Arkeolojik kanıtlar, yazılı kayıtlara göre çok daha eski dönemlere götürüyor bizi. Bilinen en eski matematiksel modelin M.Ö. 30,000 yıllarına dayandığı biliniyor. O döneme ait kafatası örnekleri incelendiğinde, insanların ay hareketleriyle sayıları eşleştirdikleri bir sistem oluşturduğu keşfedilmiş. Dördüncü buzul çağına denk gelen bu dönemde Homo Sapiens türü köpekleri evcilleştirmiş, kültür ve sanat anlayışı geliştirmiştir (3).

Yerleşik yaşama geçiş bundan 10,000 yıl (M.Ö. 8,000) önce gerçekleşirken, bilinen en eski yazılı kayıt ise 6,000 (M.Ö. 4,000) öncesine ait. Ancak bu süre, insanlık tarihinin sadece %5, dünya tarihinin ise sadece %1’lik kısmını temsil ediyor (4).

Ancak tabi ki bundan 30,000 yıl öncesinde bile insanoğlu temel matematik anlayışına ihtiyaç duymaktaydı. Sayı saymak, zaman tutmak, zanaat, inşaat ve ölçüm işleri o dönemde insanların matematik kullanmaya ihtiyaç duyduğu durumlardan bir kaçı (3).

Elde edilen kanıtlar, insanların iletişim, sosyal yaşam ve istihbarat yetilerini 250,000 yıl öncesinde edindiklerini gösteriyor. İnsanoğlunun modern biçimini – Homo Erektus – almaya başladığı bu tarih öncesi dönemde konuşma araçları kullanılıyor, pişirme ve ısınma ihtiyaçları için ateş yakılıyor, yetişkin hayvanlar avlanıyordu.

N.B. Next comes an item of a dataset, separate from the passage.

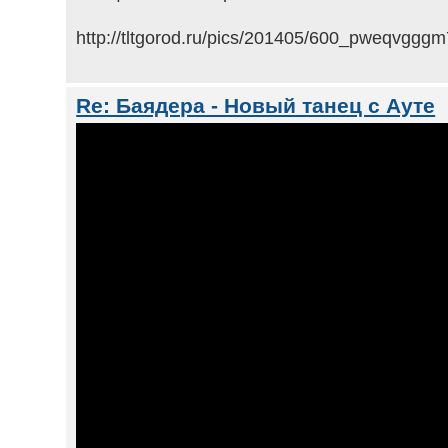
http://tltgorod.ru/pics/201405/600_pweqvggg
Re: Баядера - Новый танец с Ауте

Muhtemelen o zamanlar karşılaştırma araçları/yöntemleri mevcuttu. Örneğin, kabilelerde insan sayısını tutmak ya da yapılacak işleri kabiledeki insan sayısına göre bölüştürmek gibi işlerde bu tip yöntemler kullanılmaktaydı. Ya da aynı şekilde, araç geliştiren ya da inşaat yapan biri yapının boyutlarını kabaca olsa da belirlemek adına bir takım gereçler kullanıyordu.

Konuşma yeteneğinin var olması, sayı duyusunun var olmasının belki de en kuvvetli göstergesi, öyle ki bildiğimiz her dilde sayılar mevcut. Ayrıca herhangi bir dilde, sayıları temsil eden ifadeler diğer bütün kelimelerden çok daha önce şekillenmiştir (5).

Görünüşe bakılırsa, sayma ve zaman tutmanın temel matematiksel anlayışı, Homo Sapiens fosil kalıntılarının ait olduğu dönemden çok daha öncesine dayanıyor; yani en azından ateşin kullanımı, yardımlaşarak avlanma, konuşma gibi işlerin ilk yapıldığı dönemlere rastlayan, 250,000 yıl öncesi…

******

Peki ya 250,000 yıl öncesinden de önce durum neydi? Arkeolojik zaman çizelgesi Memeliler ‘in dünya tarihinde boy gösterdiği, dünya ikliminin kararlı halde olduğu 25 milyon yıl öncesine kadar gidiyor. Ağaç tepelerinde yaşadığı bilinen, insanoğlunun büyük büyük atası Australopithecus ‘un bile ham taştan araçlar kullandığı biliniyor.

Matematik anlayışı ve kullanımı kanıtlarının biraz daha ötesini düşündüğümüzde, yani bilişsel matematiği ele aldığımızda sayı duyusu ve biçim algısının var olduğunu görüyoruz. Fakat bu yetiler sadece insan ırkına özel yetiler değil, diğer türlerde de olan ortak bir davranış biçimi.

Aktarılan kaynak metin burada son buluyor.